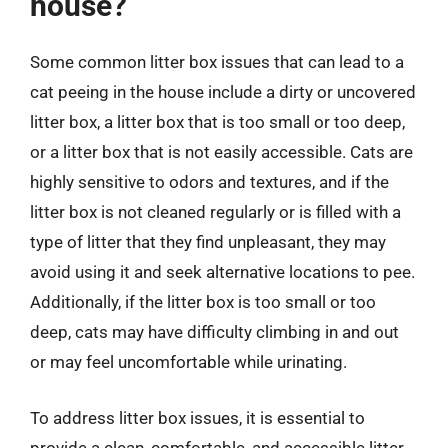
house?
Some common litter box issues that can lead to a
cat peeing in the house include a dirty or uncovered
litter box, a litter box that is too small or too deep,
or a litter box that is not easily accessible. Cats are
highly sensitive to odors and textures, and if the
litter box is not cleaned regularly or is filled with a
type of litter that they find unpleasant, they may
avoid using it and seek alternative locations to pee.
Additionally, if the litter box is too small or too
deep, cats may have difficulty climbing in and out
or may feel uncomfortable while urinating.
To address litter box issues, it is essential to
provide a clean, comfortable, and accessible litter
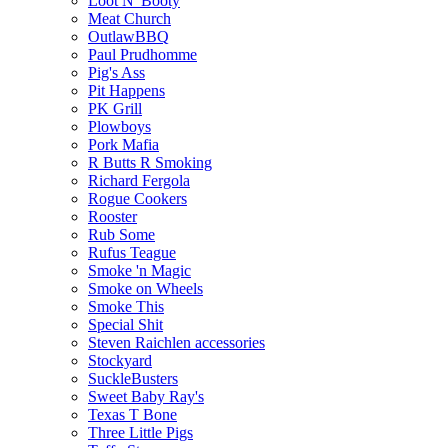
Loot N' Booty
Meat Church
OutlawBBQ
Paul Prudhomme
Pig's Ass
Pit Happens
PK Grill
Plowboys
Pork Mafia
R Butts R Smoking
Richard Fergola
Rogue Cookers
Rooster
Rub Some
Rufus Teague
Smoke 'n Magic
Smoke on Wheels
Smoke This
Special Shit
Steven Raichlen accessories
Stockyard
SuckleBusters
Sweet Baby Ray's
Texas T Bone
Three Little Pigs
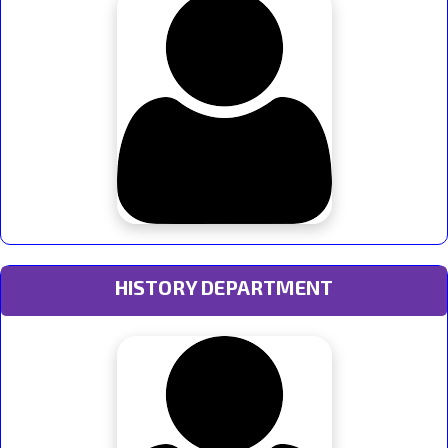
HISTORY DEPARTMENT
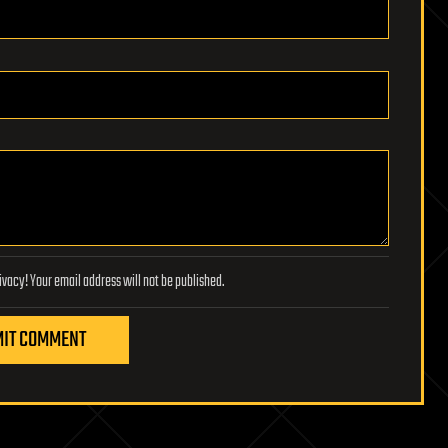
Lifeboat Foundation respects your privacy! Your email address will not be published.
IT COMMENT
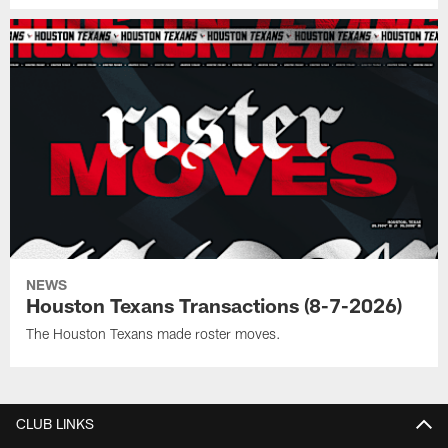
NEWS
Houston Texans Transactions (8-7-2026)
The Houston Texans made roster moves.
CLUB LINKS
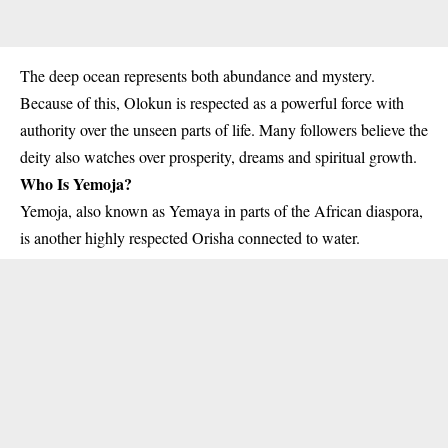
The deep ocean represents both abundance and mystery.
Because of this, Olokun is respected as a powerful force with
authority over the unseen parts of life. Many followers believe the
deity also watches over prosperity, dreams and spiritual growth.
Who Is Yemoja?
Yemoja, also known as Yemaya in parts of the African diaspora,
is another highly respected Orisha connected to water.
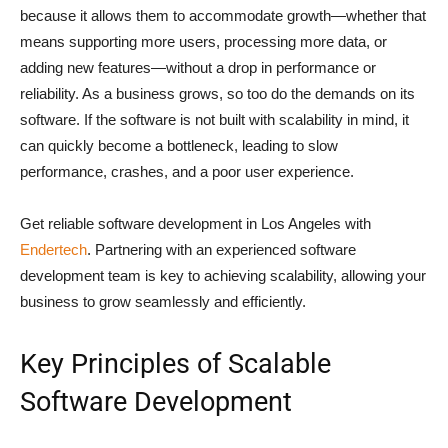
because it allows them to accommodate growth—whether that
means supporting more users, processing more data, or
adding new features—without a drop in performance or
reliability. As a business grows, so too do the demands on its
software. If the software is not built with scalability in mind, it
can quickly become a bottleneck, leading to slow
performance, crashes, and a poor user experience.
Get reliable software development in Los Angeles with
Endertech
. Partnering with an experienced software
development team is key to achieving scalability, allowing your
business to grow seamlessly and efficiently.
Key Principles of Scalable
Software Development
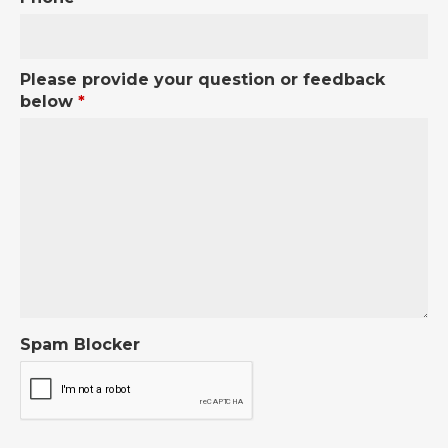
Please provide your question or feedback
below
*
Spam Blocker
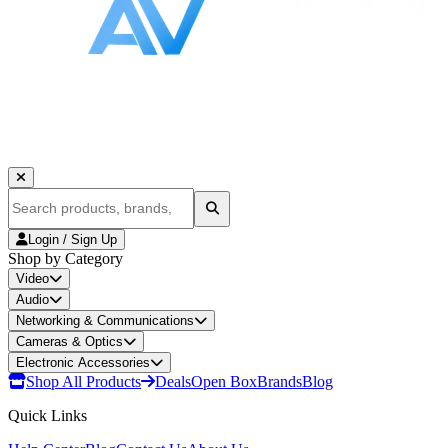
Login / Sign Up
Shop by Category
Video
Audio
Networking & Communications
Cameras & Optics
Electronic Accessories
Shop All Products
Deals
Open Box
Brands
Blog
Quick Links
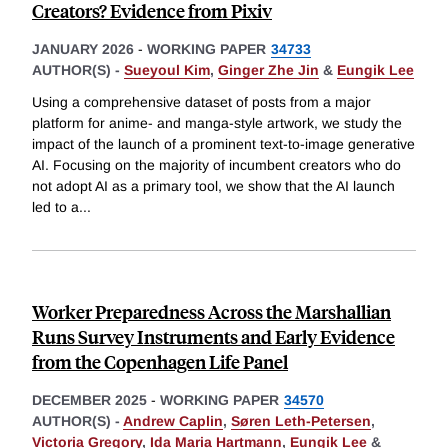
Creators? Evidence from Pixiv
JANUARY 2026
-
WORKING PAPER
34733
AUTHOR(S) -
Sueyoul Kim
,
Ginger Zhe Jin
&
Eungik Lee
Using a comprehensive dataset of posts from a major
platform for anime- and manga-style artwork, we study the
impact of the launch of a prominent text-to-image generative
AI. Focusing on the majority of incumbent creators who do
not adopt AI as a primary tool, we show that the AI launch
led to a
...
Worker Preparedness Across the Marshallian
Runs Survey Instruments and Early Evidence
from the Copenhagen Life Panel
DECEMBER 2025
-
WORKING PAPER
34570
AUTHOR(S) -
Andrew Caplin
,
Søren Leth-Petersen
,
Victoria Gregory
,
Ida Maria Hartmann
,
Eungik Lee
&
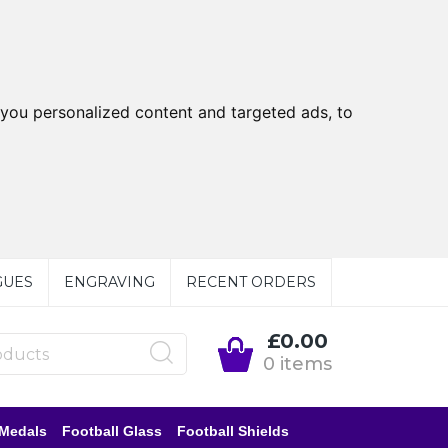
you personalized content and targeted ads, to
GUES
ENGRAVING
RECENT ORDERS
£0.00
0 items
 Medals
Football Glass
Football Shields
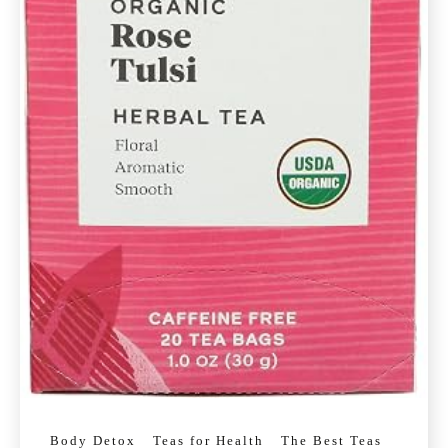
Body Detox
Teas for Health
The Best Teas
================
**Assignment**
Leaving out each picture, repeat exactly the lines above from the one that contains "Get reliable software" through the one that contains "Ida Maria Hartmann".

**Answer space**
Get reliable software development in Los Angeles with
Endertech
. Partnering with an experienced software
development team is key to achieving scalability, allowing your
business to grow seamlessly and efficiently.
Key Principles of Scalable
Software Development
Please provide your question or feedback
below
*
Spam Blocker
Login / Sign Up
Shop by Category
Video
Audio
Networking & Communications
Cameras & Optics
Electronic Accessories
Shop All Products
Deals
Open Box
Brands
Blog
Quick Links
Creators? Evidence from Pixiv
JANUARY 2026
-
WORKING PAPER
34733
AUTHOR(S) -
Sueyoul Kim
,
Ginger Zhe Jin
&
Eungik Lee
Using a comprehensive dataset of posts from a major
platform for anime- and manga-style artwork, we study the
impact of the launch of a prominent text-to-image generative
AI. Focusing on the majority of incumbent creators who do
not adopt AI as a primary tool, we show that the AI launch
led to a
...
Worker Preparedness Across the Marshallian
Runs Survey Instruments and Early Evidence
from the Copenhagen Life Panel
DECEMBER 2025
-
WORKING PAPER
34570
AUTHOR(S) -
Andrew Caplin
,
Søren Leth-Petersen
,
Victoria Gregory
,
Ida Maria Hartmann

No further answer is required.